Boneyard

boneyard-2

Boneyard           November 2016

If you haven’t been on a tour of the San Diego harbor, a real tour, it might be interesting to do so.   The bay holds many fascinating activities and locales that the Hornblower Yacht tours don’t cover. Did you know there is a Navy program that trains dolphins and seals on the south side of Point Loma? That is not the most interesting part of the activity.   Amazingly, it is a voluntary program, which the animals can leave at any time, no enlistments needed. Then there is the flip ship.

Anchored across from the tip of Shelter Island, it is almost historic in nature as a one of a kind research vessel. Built in 1962 it was used to measure waves with little resistance to them. At 355 feet long, it goes WAY down into the water, far more than a scuba equipped diver would dare. See this at https://www.youtube.com/watch?v=NcgLwMcIlks

Up until 2002 there was a large collection of sunken boats in the south end of San Diego harbor.

Somewhat of a junk yard, it was also the home of an anarchical platform called Neptune’s Palace.   With ties to a strip club in San Diego, the parties on it were quite demonic. That fit in with the sense of the place, surrounded by boats which housed drunks and druggies trying to escape from the bonds of the earth. One had best be equipped with a strong hull to venture into that realm.

As well, there are three ship building companies which construct enormous vessels, boat yards that repair smaller ones, the US Naval Station of San Diego with its fighting ships, North Island Air Station, our own International Airport, a factory which makes natural sea salt from the water in the bay, marinas for dinghies and yachts, fancy hotels, views of natural beauty, spots to fish for dinner, and spots to eat fish for dinner.
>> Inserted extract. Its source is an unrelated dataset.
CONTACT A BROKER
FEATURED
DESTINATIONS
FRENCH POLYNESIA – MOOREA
The shoreline defines the edges of the bay as much as the bay defines the edges of the shore.

Who are we in all of this?   What do we harbor in our lives?   What is the boundary of the one I call “me”? Within each of us is the corruption of many Neptune’s Palaces. We have the same capacity to create great things like the ship builders. There are times and places for us to repair ourselves.   We are capable of observing magnificence and of making things beautiful.   Setting boundaries that define who we are, where we won’t go, and where we end and begin can be just as important as the content of who we become.
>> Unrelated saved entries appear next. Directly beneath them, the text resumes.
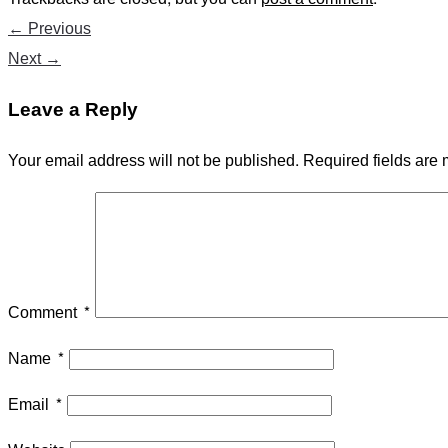
←
Previous
Next
→
Leave a Reply
Your email address will not be published.
Required fields are
Comment
*
Name
*
Email
*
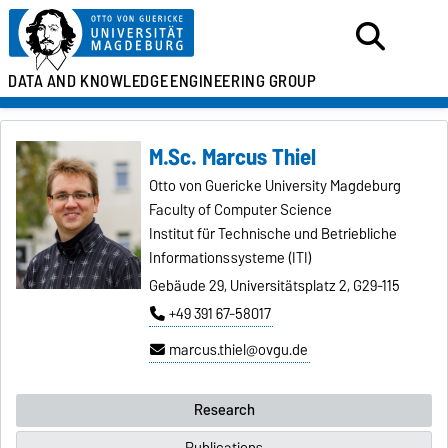
DATA AND KNOWLEDGE
ENGINEERING GROUP
M.Sc. Marcus Thiel
Otto von Guericke University Magdeburg
Faculty of Computer Science
Institut für Technische und Betriebliche
Informationssysteme (ITI)
Gebäude 29, Universitätsplatz 2, G29-115
+49 391 67-58017
marcus.thiel@ovgu.de
Research
Publications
To make our families strong again, to make America a light on the hill, we must examine all of this from time to time. Just as the Port Authority regulates all that goes on in the harbor, our mind and will must set the terms for the life that we live. They answer to a higher power just as we do. Turning our attention to those greater commands, and doing so often, will guide us to the best that we can become. The shipyard and the boneyard in the harbor were right next to each other. In both we must be strong and strive for the best rather than accepting the commonplace or the spoiled.